EPILOG

132 10 4
                                    

«Dwa miesiące później»

Adrien składa wieniec na grobie swojej babci, jesienny wiatr rozwiewa jego blond czuprynę.

– Hej... Narozrabiałem– drapie się po karku, nerwowo śmiejąc– Zawsze mówiłaś, że kiedyś wyląduję w kryminale, ale gdybyś zobaczyła, co naprawdę zrobiłem, pewnie przez miesiąc nie mógłbym wychodzić z domu. Wiem, że cię zawiodłem, babciu, ale mam nadzieję, że już teraz nie będę tego robił. Teraz już wiem, co mam robić. Odnalazłem siebie– łza spływa po policzku.

– Długo czekasz?– do chłopaka dołącza granatowłosa dziewczyna.

– O! To jest właśnie miłość, która pozwoliła mi odnaleźć siebie– obejmuje ją i skierowuje uwagę dziewczyny na grób– Marinette– całuje dziewczynę w skroń, a na ten gest jej policzki różowieją.

– Ma Pani najlepszego wnuczka na świecie. To prawdziwy skarb– uśmiecha się.

– Marinette, zawsze chciałem, żeby przy tej chwili była najważniejsza osoba w moim życiu. Oprócz ciebie oczywiście – puszcza oczko– moja babcia.

Chłopak przyklęka na jedno kolano, wyjmuje z kieszeni zawiniątko i patrzy w oczy dziewczynie.

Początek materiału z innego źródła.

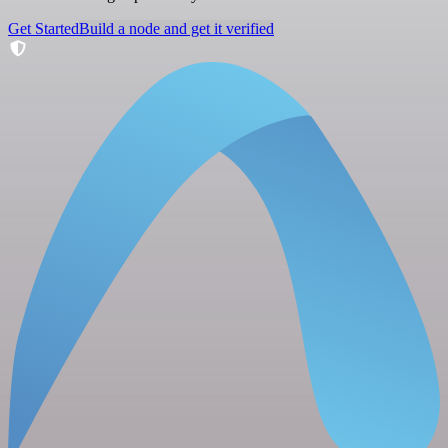
Get Started
Build a node and get it verified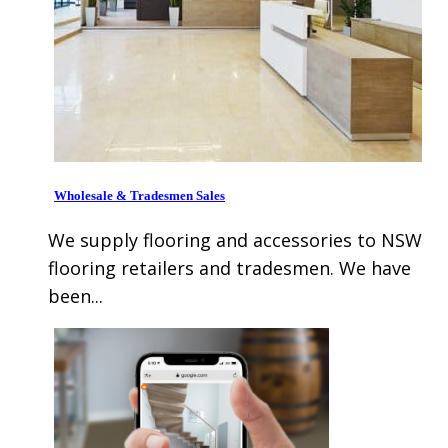
Wholesale & Tradesmen Sales
We supply flooring and accessories to NSW
flooring retailers and tradesmen. We have
been...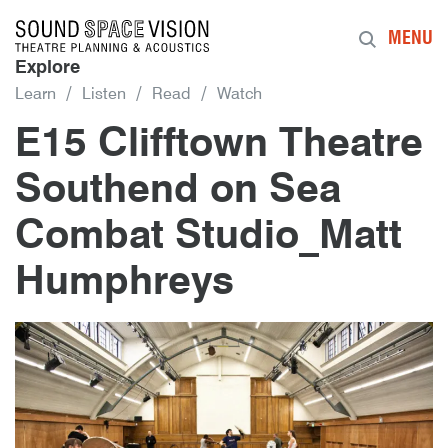
Sound Space Vision
MENU
Explore
Learn
Listen
Read
Watch
E15 Clifftown Theatre
Southend on Sea
Combat Studio_Matt
Humphreys
6th January 2016
By
mrdpcrabbe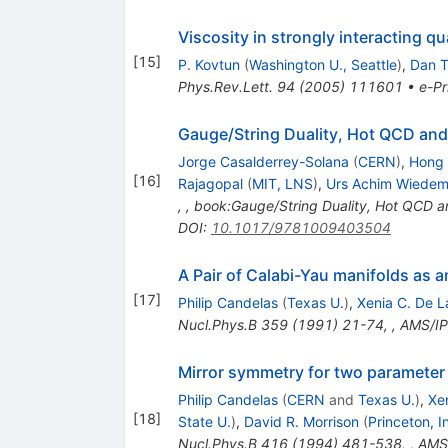
Viscosity in strongly interacting q
[
15
]
P. Kovtun
(
Washington U., Seattle
)
,
Dan T
Phys.Rev.Lett.
94
(
2005
)
111601
•
e-Pr
Gauge/String Duality, Hot QCD and
Jorge Casalderrey-Solana
(
CERN
)
,
Hong 
[
16
]
Rajagopal
(
MIT, LNS
)
,
Urs Achim Wiede
,
,
book:Gauge/String Duality, Hot QCD a
DOI
:
10.1017/9781009403504
A Pair of Calabi-Yau manifolds as 
[
17
]
Philip Candelas
(
Texas U.
)
,
Xenia C. De L
Nucl.Phys.B
359
(
1991
)
21-74
,
,
AMS/IP
Mirror symmetry for two parameter
Philip Candelas
(
CERN
and
Texas U.
)
,
Xe
[
18
]
State U.
)
,
David R. Morrison
(
Princeton, 
Nucl.Phys.B
416
(
1994
)
481-538
,
,
AMS/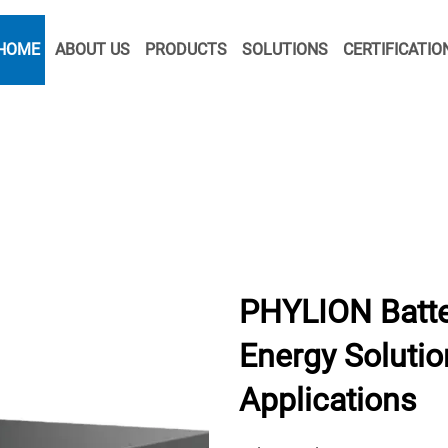
HOME
ABOUT US
PRODUCTS
SOLUTIONS
CERTIFICATIO
PHYLION Batte
Energy Solution
Applications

– Marinette Dupain-Chang, ten rok był dla mnie prawdziwym rollercoaster'em emocji i wrażeń, przeszedłem długą drogę od załamania, przez bycie dupkiem do osoby w miarę stabilnej. Jestem teraz taki, jaki jestem dzięki tobie. Otworzyłaś mi oczy i sprawiłaś, że pokochałem kogoś jeszcze. Jesteś moją miłością, nikogo nie kochałem bardziej i będę najszczęśliwszy, jeśli zechcesz spędzić ze mną resztę życia– otwiera pudełko z pierścionkiem.

Dziewczynie odbiera dech ze wzruszenia.

– Nie musimy od razu brać ślubu– śmieje się gorączkowo, co odwzajemnia dziewczyna.

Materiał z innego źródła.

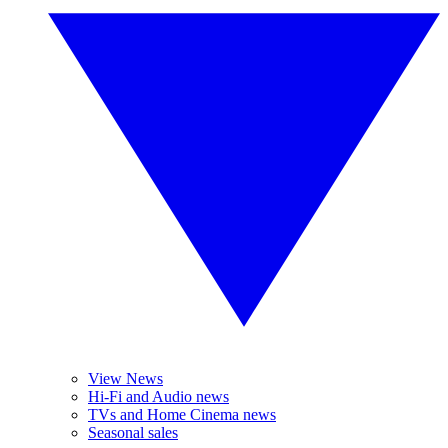
View News
Hi-Fi and Audio news
TVs and Home Cinema news
Seasonal sales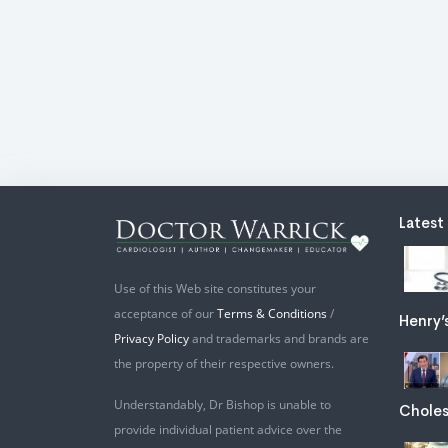
Latest
Use of this Web site constitutes your
acceptance of our
Terms & Conditions
/
Henry’
Privacy Policy
and trademarks and brands are
the property of their respective owners.
Understandably, Dr Bishop is unable to
Choles
provide individual patient advice over the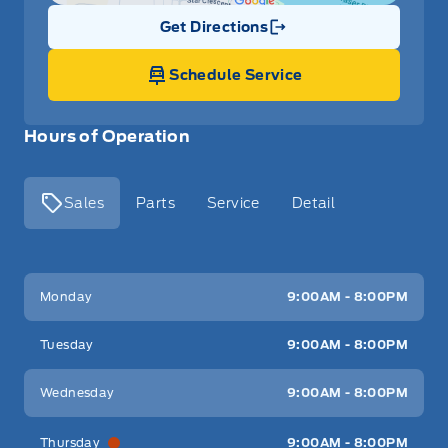
Get Directions
Link Icon
Schedule Service
Hours of Operation
Sales
Parts
Service
Detail
Key West Ford
Key West Ford
Monday
9:00AM - 8:00PM
Tuesday
9:00AM - 8:00PM
Wednesday
9:00AM - 8:00PM
Thursday
9:00AM - 8:00PM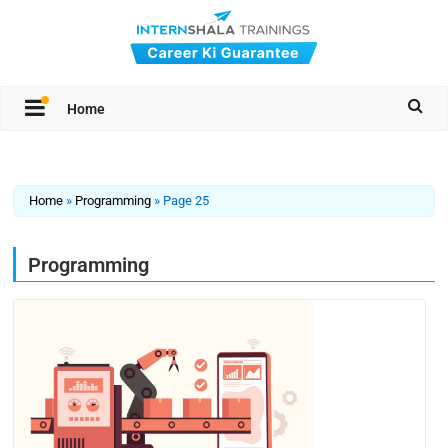
Home
Home
»
Programming
»
Page 25
Programming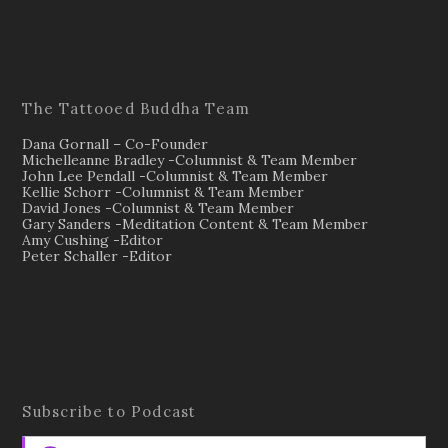
The Tattooed Buddha Team
Dana Gornall – Co-Founder
Michelleanne Bradley -Columnist & Team Member
John Lee Pendall -Columnist & Team Member
Kellie Schorr -Columnist & Team Member
David Jones -Columnist & Team Member
Gary Sanders -Meditation Content & Team Member
Amy Cushing -Editor
Peter Schaller -Editor
Subscribe to Podcast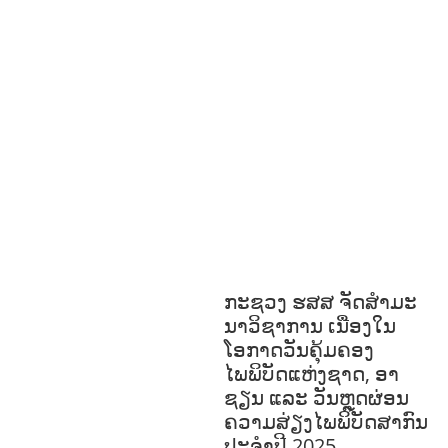
S
GENDER AND
LAW
GENERAL
GOOD
GOVERNANCE
HEALTH
EDUCATION
HUMANITARIAN
LAB
OR AND SOCIAL WELFARE
LABOUR,
DISABILITY & SOCIAL
PROTECTION
NUTRITION
RESEAR
CH
RIGHTS TO HEALTH AND
COMMUNITY MOBILIZATION
SOCIO-
CULTURAL DEVELOPMENT
SOCIO-
ECONOMIC DEVELOPMEN
SOLIDARITY
AND CAREER DEVELOPMENT
ກະຊວງ ຮສສ ຈັດສໍາມະ
ນາວິຊາການ ເນື່ອງໃນ
ໂອກາດວັນຄຸ້ມຄອງ
ໄພພິບັດແຫ່ງຊາດ, ອາ
ຊຽນ ແລະ ວັນຫຼຸດຜ່ອນ
ຄວາມສ່ຽງໄພພິບັດສາກົນ
ປະຈໍາປີ 2025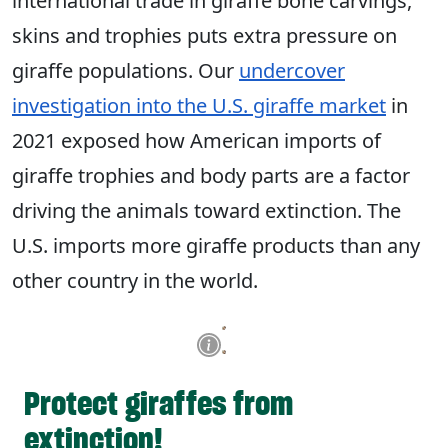
international trade in giraffe bone carvings,
skins and trophies puts extra pressure on
giraffe populations. Our
undercover
investigation into the U.S. giraffe market
in
2021 exposed how American imports of
giraffe trophies and body parts are a factor
driving the animals toward extinction. The
U.S. imports more giraffe products than any
other country in the world.
Protect giraffes from
extinction!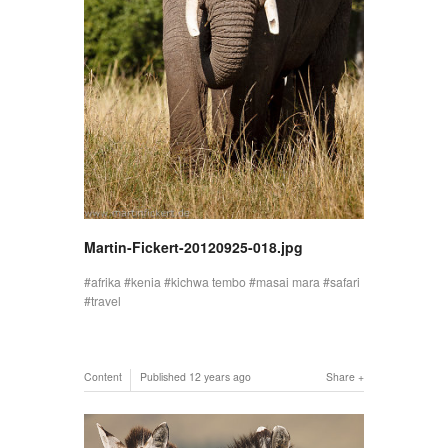
Martin-Fickert-20120925-018.jpg
afrika
kenia
kichwa tembo
masai mara
safari
travel
Content
Published
12 years ago
Share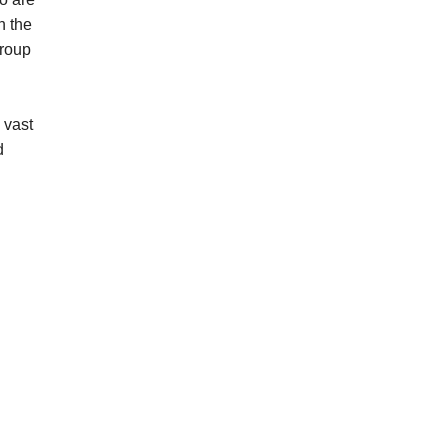
n the
group
 vast
d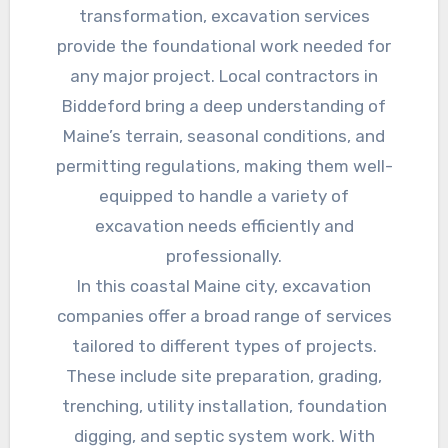
transformation, excavation services
provide the foundational work needed for
any major project. Local contractors in
Biddeford bring a deep understanding of
Maine’s terrain, seasonal conditions, and
permitting regulations, making them well-
equipped to handle a variety of
excavation needs efficiently and
professionally.
In this coastal Maine city, excavation
companies offer a broad range of services
tailored to different types of projects.
These include site preparation, grading,
trenching, utility installation, foundation
digging, and septic system work. With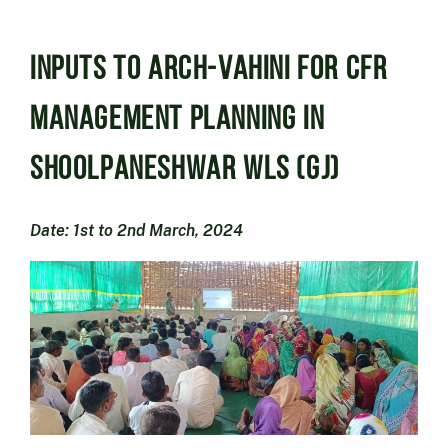
Inputs to ARCH-Vahini for CFR
Management Planning in
Shoolpaneshwar WLS (GJ)
Date: 1st to 2nd March, 2024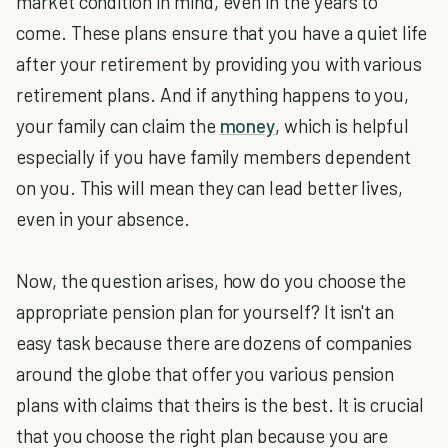
market condition in mind, even in the years to
come. These plans ensure that you have a quiet life
after your retirement by providing you with various
retirement plans. And if anything happens to you,
your family can claim the
money
, which is helpful
especially if you have family members dependent
on you. This will mean they can lead better lives,
even in your absence.
Now, the question arises, how do you choose the
appropriate pension plan for yourself? It isn't an
easy task because there are dozens of companies
around the globe that offer you various pension
plans with claims that theirs is the best. It is crucial
that you choose the right plan because you are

– Tak... Z przyjemnością spędzę z tobą resztę życia– łzy spływają po policzkach.

Młodzi zatapiają się w swoich ramionach, chłopak podnosi Marinette, kręcąc się z nią w koło.

Życie bywa przewrotne, tych dwoje nie spodziewało się, że z nienawiści zrodzi się miłość a największy wróg stanie się oparciem. Tak oto bad boy znalazł swoją sweet girl.

KONIEC

______________________________________

Tak moim drodzy, to już koniec tej historii. Bardzo dziękuję wam za wszelkie komentarze, gwiazdki, przede wszystkim dziękuję osobom, które były od początku, od  tworzenia się pierwszej części aż do teraz. Bardzo wiele to wszystko dla mnie znaczy.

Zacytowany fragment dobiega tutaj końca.